### Task item
Every line in the listing below from the one with "adaptiver Tempomat" through the one with "Lieferzeit: 4,5 - 7 Monate" is to be reproduced exactly, both ends included; leave out the rest.

────────────────────

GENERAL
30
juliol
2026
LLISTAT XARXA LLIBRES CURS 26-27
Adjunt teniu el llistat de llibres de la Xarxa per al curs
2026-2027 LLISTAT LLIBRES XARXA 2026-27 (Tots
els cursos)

────────────────────

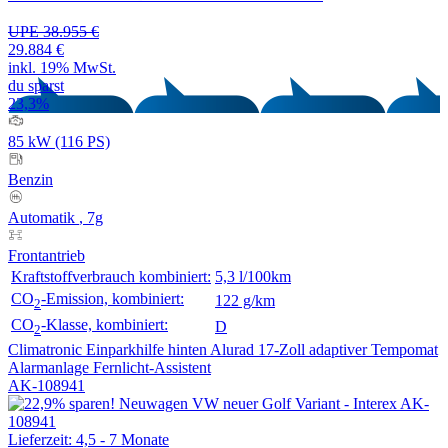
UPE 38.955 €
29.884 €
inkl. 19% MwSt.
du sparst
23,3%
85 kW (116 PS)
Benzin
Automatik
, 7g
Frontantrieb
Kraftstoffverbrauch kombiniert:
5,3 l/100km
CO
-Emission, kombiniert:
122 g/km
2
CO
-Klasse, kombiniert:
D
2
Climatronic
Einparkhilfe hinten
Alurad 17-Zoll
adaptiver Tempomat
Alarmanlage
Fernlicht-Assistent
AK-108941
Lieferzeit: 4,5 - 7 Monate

────────────────────

### Your response
adaptiver Tempomat
Alarmanlage
Fernlicht-Assistent
AK-108941
Lieferzeit: 4,5 - 7 Monate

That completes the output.